My assumption is most Ivy leaguers (specifically undergrads) generally have no monetary constraints after graduating so this very much reads to me as a bohemian “by choice” decision to be more interesting than an actual tragic story.

djaouen 2 days ago | parent | next [-]

I graduated from an Ivy and, after graduation, I was (and continue to be, to this day) dirt poor.

laidoffamazon 2 days ago | parent [-]

I have some doubts about this, or at least what your definition of dirt poor is.

The ability required to get into an ivy is so significant I don’t see how someone could fail to make substantial sums if they wanted to.

djaouen 2 days ago | parent [-]

I grew up in NYC and was lucky enough (or smart enough, I suppose) to get into one of the top public high schools in the city. Because of that (and doing well enough in that school), I was able to squeak into Cornell via its wait list.
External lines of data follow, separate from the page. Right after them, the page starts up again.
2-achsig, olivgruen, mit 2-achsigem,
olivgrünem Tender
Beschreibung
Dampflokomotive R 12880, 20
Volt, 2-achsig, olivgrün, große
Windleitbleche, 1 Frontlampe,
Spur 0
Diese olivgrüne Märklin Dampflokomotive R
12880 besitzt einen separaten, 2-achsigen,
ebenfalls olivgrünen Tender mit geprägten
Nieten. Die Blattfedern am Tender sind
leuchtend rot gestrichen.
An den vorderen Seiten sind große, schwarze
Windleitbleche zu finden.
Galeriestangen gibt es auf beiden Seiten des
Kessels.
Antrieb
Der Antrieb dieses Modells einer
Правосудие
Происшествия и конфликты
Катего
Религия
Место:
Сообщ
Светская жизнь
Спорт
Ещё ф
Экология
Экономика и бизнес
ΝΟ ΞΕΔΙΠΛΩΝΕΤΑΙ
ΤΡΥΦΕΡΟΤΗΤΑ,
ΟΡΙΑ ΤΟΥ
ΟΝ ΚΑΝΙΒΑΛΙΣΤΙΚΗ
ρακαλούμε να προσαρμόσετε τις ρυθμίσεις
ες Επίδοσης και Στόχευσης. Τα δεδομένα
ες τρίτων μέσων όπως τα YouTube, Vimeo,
But I don’t come from connections: my mother was a receptionist and my father was a sanitation worker. For a while after college, I managed to find work doing backend development for various local businesses, but nothing fancy. But even that has dried up due to various reasons (including a major health issue I developed after graduating).

For some reason, it seems people in authority positions are irked by me due to my humble beginnings & my insistence on continual learning, even after graduating from school. If I had a penny (or I guess now, nickel?) for every time an interviewer asked me, “How did you learn that when you majored in Industrial Engineering,” I’d be a very rich man.
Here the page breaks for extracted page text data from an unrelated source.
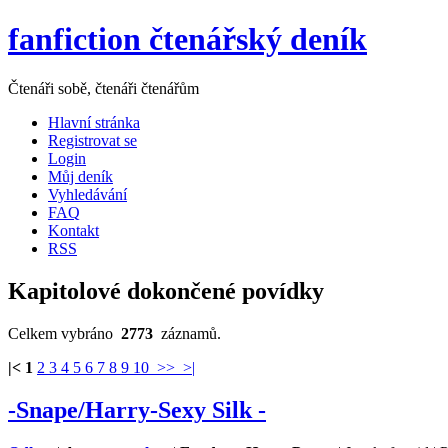
fanfiction čtenářský deník
Čtenáři sobě, čtenáři čtenářům
Hlavní stránka
Registrovat se
Login
Můj deník
Vyhledávání
FAQ
Kontakt
RSS
Kapitolové dokončené povídky
Celkem vybráno
2773
záznamů.
|<
1
2
3
4
5
6
7
8
9
10
>>
>|
-Snape/Harry-Sexy Silk -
Or at least able to afford all the books I want to read. :(

phlakaton 2 days ago | parent | prev | next [-]

This generalization is very, very wrong. I can tell you, from my personal college network, many students had monetary constraints coming in, and many certainly had monetary constraints coming out. Some of that was choice of career path; some was not.
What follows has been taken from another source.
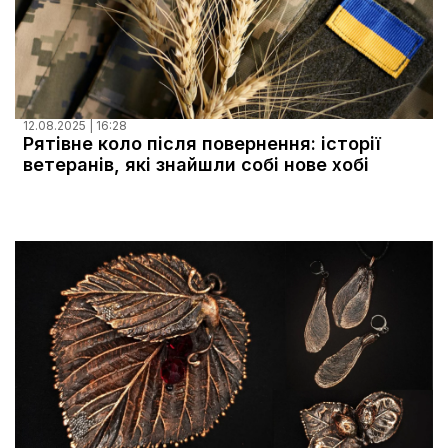
12.08.2025 | 16:28
Рятівне коло після повернення: історії
ветеранів, які знайшли собі нове хобі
laidoffamazon 2 days ago | parent [-]

I don’t understand how someone coming out of Brown or Yale would have constraints coming out. Their degree is basically free, basically any degree can get them an analyst gig on Wall Street if they so choose, and at worst they can go down the law school path.

Philadelphia 2 days ago | parent [-]

You don’t become one of the wealthy just by going to school with them. You’re still an outsider, lesser, just one of the little people, not their sort.

laidoffamazon a day ago | parent [-]

As someone too inferior to get into one it sure doesn’t seem that way

alephnerd 2 days ago | parent | prev | next [-]

Statistically, you're correct. That said, the thing about statistics is that outliers exist.

Also, imo the "Ivy" advantage is moreso a "family background" advantage - traditionally high social prestige and high entry barrier vocations were gatekept by Ivy and Ivy-adjacent membership.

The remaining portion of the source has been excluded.